We were perusing an internet woodworking forum and noticed a thread talking about CustomMade.com and whether or not it was a good value. A lot of the discussion in that thread revolved around the topic of how many “hits” the site generated for its artisan members. While we often discuss average “pageviews” on the older website in our marketing materials, we noticed some people using the terms “hit” and “pageview” interchangeably when talking about the value proposition of subscribing to our website.
Here are our definitions of these terms;
A “pageview” is the same as an “impression” – it’s anytime a user views a picture of an artisan’s work or their profile page. On the old website (replaced by the current Version 2.0), the average subscriber received between 4,000 and 6,000 pageviews a month. About 60,000 pageviews per year.

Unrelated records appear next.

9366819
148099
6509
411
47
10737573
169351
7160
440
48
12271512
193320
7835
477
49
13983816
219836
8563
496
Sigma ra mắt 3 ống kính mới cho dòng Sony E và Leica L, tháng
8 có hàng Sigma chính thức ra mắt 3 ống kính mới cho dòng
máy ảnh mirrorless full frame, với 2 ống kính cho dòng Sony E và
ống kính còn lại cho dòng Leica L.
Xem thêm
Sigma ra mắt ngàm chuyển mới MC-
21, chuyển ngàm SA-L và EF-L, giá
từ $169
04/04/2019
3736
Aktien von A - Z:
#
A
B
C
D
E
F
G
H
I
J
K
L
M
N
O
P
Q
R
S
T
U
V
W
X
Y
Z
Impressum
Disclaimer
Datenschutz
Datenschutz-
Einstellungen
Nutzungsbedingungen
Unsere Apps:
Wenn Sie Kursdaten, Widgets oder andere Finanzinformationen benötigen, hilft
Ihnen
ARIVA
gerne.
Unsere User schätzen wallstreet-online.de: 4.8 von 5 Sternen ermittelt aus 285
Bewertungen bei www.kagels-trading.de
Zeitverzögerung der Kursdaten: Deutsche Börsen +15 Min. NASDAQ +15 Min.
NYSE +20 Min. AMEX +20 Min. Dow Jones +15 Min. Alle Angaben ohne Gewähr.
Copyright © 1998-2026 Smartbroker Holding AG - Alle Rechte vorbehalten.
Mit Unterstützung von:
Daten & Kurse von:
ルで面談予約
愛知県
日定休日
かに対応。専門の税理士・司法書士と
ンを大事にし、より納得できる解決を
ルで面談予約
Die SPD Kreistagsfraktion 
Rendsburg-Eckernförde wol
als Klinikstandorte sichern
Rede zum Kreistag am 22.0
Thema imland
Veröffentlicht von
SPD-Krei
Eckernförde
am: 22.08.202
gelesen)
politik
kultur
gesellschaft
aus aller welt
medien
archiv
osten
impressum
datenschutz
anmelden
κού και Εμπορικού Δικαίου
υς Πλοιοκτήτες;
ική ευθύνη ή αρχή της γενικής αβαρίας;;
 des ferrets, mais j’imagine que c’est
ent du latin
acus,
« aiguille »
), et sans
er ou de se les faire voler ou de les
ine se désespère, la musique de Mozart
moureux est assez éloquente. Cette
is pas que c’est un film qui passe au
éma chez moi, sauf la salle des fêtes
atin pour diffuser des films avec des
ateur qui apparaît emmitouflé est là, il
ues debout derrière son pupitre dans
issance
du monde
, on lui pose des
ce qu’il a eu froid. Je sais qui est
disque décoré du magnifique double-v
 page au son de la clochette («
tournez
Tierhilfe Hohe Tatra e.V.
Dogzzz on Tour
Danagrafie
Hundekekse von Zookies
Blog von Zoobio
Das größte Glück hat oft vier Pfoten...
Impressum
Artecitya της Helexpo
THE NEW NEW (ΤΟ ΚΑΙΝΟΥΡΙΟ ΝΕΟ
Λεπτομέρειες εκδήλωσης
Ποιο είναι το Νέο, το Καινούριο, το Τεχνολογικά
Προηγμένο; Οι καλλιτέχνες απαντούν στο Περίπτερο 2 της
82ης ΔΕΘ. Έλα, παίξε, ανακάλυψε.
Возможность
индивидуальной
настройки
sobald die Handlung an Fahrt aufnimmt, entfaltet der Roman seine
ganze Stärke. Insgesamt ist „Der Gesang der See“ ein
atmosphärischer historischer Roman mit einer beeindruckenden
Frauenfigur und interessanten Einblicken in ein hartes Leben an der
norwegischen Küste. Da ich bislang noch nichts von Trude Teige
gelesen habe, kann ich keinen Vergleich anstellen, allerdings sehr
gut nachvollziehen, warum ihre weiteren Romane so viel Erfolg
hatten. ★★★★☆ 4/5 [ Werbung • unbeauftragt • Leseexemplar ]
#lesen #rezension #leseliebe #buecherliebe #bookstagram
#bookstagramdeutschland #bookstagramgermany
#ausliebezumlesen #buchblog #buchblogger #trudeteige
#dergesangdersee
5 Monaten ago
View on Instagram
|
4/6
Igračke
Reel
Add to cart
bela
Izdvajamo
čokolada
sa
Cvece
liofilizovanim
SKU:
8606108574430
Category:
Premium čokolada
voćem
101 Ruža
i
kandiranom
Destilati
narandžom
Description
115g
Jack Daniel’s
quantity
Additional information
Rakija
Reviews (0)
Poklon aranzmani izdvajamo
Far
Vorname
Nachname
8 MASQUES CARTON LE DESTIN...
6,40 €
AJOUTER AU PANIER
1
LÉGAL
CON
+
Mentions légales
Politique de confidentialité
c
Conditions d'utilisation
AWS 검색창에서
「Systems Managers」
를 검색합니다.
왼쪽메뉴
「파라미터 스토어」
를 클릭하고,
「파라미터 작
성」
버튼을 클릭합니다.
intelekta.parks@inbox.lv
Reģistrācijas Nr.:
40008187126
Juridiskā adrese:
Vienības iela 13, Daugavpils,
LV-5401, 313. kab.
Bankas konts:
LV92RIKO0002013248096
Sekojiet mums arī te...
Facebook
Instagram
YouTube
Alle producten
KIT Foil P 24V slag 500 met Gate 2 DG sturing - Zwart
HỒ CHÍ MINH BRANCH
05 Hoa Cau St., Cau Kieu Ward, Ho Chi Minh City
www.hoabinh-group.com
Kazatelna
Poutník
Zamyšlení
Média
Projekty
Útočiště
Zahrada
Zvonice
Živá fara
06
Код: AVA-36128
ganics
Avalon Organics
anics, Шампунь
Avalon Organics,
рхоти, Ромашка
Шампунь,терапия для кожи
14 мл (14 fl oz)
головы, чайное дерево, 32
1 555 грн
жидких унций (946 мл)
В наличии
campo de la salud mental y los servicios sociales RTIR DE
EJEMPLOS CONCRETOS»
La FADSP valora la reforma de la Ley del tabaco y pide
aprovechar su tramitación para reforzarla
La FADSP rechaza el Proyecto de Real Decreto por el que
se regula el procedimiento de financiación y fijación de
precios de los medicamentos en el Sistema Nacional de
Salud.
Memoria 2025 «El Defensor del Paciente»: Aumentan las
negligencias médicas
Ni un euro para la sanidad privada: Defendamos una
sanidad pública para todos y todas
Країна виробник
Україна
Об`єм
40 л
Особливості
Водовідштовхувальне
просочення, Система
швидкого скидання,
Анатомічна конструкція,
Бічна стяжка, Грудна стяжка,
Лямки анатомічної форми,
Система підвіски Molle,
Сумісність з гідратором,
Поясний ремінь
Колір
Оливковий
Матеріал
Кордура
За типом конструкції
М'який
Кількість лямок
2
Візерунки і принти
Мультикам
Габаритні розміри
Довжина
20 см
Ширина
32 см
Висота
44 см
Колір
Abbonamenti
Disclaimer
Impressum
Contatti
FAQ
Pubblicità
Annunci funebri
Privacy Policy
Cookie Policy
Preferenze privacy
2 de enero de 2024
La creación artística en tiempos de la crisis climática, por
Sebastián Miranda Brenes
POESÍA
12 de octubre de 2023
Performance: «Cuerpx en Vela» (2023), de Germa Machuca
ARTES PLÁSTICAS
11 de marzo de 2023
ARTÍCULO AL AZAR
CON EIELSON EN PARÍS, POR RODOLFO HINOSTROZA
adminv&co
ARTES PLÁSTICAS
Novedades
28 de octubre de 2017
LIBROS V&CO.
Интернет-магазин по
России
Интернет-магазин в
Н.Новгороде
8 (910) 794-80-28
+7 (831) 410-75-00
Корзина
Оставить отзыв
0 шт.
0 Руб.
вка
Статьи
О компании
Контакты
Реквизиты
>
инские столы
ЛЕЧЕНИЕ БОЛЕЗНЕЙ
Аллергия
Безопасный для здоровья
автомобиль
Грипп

A “hit” is a click-through from our website to the Artisan’s personal website. The new site has been up for a little more than 30 days – in that time, we have subscribers getting 20 click-throughs, and we have folks who have gotten over 300 click-throughs. Interestingly, the folks with more content seem to be getting less click-throughs and far more pageviews and exposure. We think that makes perfect sense – consumers seem to prefer the profiles they can browse without going offsite to clicking off site to view more work examples. It’s easier, after all.
The most common misconception seems to be that a “click-through” or a “hit” is much better than a pageview… which we don’t think this is necessarily true. Consumers coming to our website do so in order to see everything in one place – they don’t want to click-through to individual artisan’s web pages primarily because it’s a hassle. They enjoy the ability to browse and contact artisan’s without having to jump around. The majority of the contacts/leads that occur through our website are now actually happening through the “Contact” button in the individual Artisan’s profile… meaning that people are viewing the work example and choosing to contact the artisan without ever having gone to the Artisan’s personal web page.
We think the key is getting exposure to your content (examples of your work) in as many relevant places as possible – so the consumer can interact with the Artisan in a streamlined way that meets with their browsing preference.